WELCOME MIDTOWN! Carmel’s growth over the last ten years has been truly impressive. New residents and visitors take our bustling city in stride, but for those who return to visit friends and family, the landscape seems to have magically transformed. As Mayor Brainard reveals in the following interview, his plans for the future continue to evolve. The man behind the vision still sees great possibilities for this once sleepy burb north of Indy. When did you first envision the redevelopment of Old Town Carmel into the Arts & Design District, followed by the creation of City Center? Was Midtown always a part of your master plan?
City Center planning and development actually occurred before we formalized our ideas for the Arts & Design District. In 1995, when I was walking door-to-door during my first campaign, residents kept asking for a downtown, someplace they could go with family, friends and colleagues to gather, dine out and be entertained.
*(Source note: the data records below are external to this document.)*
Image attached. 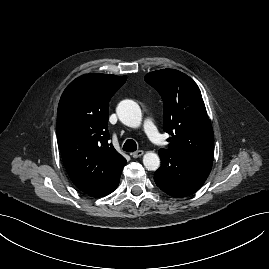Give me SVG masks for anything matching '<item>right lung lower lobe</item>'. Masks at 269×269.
I'll use <instances>...</instances> for the list:
<instances>
[{"label":"right lung lower lobe","instance_id":"obj_1","mask_svg":"<svg viewBox=\"0 0 269 269\" xmlns=\"http://www.w3.org/2000/svg\"><path fill=\"white\" fill-rule=\"evenodd\" d=\"M121 172H122V170L111 181H109L108 183H106L102 187H100L92 192H89L87 194L90 196H93V197H102V196H106V195L110 194L111 192H113L117 188L119 181H120Z\"/></svg>","mask_w":269,"mask_h":269}]
</instances>
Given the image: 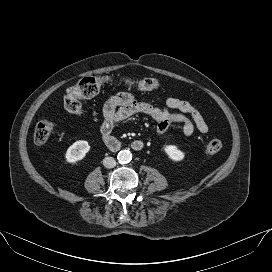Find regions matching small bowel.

That is when I knew that if I were elected Mayor, I needed to create a place in the central part of the city where people could gather, eat at great restaurants, enjoy the arts and be part of a vibrant community.
It became apparent that the Old Town area could not function as a new downtown, so we selected the 80 acres of land that was available north of the Civic Square complex. This allowedthe urban core to continue developing along Range Line Road. The City Center project was announced in May of 1997 and construction of the first buildings took place in 2001.
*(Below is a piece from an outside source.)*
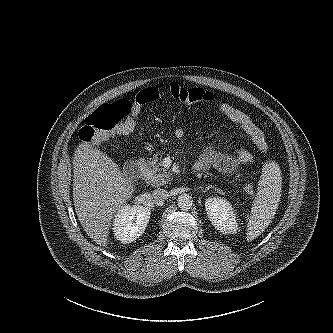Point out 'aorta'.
Returning a JSON list of instances; mask_svg holds the SVG:
<instances>
[{"instance_id":"1","label":"aorta","mask_w":333,"mask_h":333,"mask_svg":"<svg viewBox=\"0 0 333 333\" xmlns=\"http://www.w3.org/2000/svg\"><path fill=\"white\" fill-rule=\"evenodd\" d=\"M178 206L181 210H189L192 208L193 199L189 194H181L177 198Z\"/></svg>"}]
</instances>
The concepts for the Arts & Design District were being formulated as early as 2001 and the project was officially announced 10 years ago at a Carmel Arts Council Gala in November of 2003. At the announcement, I laid out the plan, said we would define the area, which resulted in the design of the gateway arches, and explained that there would be sculptures, fountains and festivals celebrating the arts.
In February 2002, at a demolition ceremony to make way for what is now Old Town on the Monon Shops and Lofts (Muldoon’s and Bazbeaux Pizza building), I discussed the plan for the Arts & Design District and City Center to eventually grow together. The Midtown Project has been a part of the overall concept from the beginning.
Please describe Midtown by area and design. Will it include commercial, residential and retail as well as green spaces? Midtown is intended to be a mix of commercial, residential row houses and single-family lots and retail with a series of green spaces, all centered along an expanded Monon Greenway and new street grid. The most congested section of the greenway will be separated to provide lanes for pedestrians flanked by bicycle paths, tree rows, and a low-speed street on each side featuring onstreet parking and deep sidewalks. An existing water tower, which needs to be enlarged to better serve the area, will be redesigned into a park like setting including a water feature. Midtown will be built in several phases. The first phase will focus along 3rd Avenue SW, north of City Center Drive. The primary goal is to unify the Arts & Design District and City Center into a single, larger downtown core.
How will the three revitalized areas of downtown Carmel, City Center and Midtown work together? Will they be connected by walkways and/or public transportation?
A redesigned street grid and an expanded Monon Greenway will better connect the Arts & Design District and City Center areas. The revitalization of the under-used industrial area west of the Monon Greenway, between the two districts, will activate the entire area as a walkable downtown core. The three districts will complement each other with Midtown providing additional opportunities for residences and workplaces, as well as a physical connection with one of Carmel’s most important assets, the Monon Trail.
Are there other locations in Carmel slated for redevelopment as well?
Well-known urban planner, Jeff Speck, has designed a plan for the revitalization of Merchants’ Square with the intention of making it more walkable. Undeveloped areas within the Carmel Arts & Design District and City Center will continue to develop over the next several years as well. The differences between Carmel today and yesterday’s sleepy suburb are truly amazing.
Do you attribute our status as the #1 Best Place to Live in America in 2012 to Carmel’s energetic pace of growth?
There is no doubt that the growth of the area was a factor in determining that designation, although there are a number of other things that contributed to that honor. When CNN Money magazine named Carmel the number one best place to live in America, we were told that the element that put us over the top, after statistics were compared and communities were visited, was how happy people are to be living in Carmel. Our redevelopment projects have played an integral role in creating the high quality of life that both business and residential members of our community enjoy.
Is there anything else you’d like to discuss?
Redevelopment in the central core of our city makes sense on so many levels. We already have roads, storm sewers, lighting and public safety in place so development costs less, reduces the need for additional services and increases the density where it can sustain the retail and commercial portions of our redevelopment projects. Our redevelopment efforts have also encouraged many public private partnerships in Carmel that have created more vibrancy in our central core. Paying close attention to details and creating a thriving community with mixed uses where people can live, work and play, all within walking distance of each other, has improved the landscape of our community.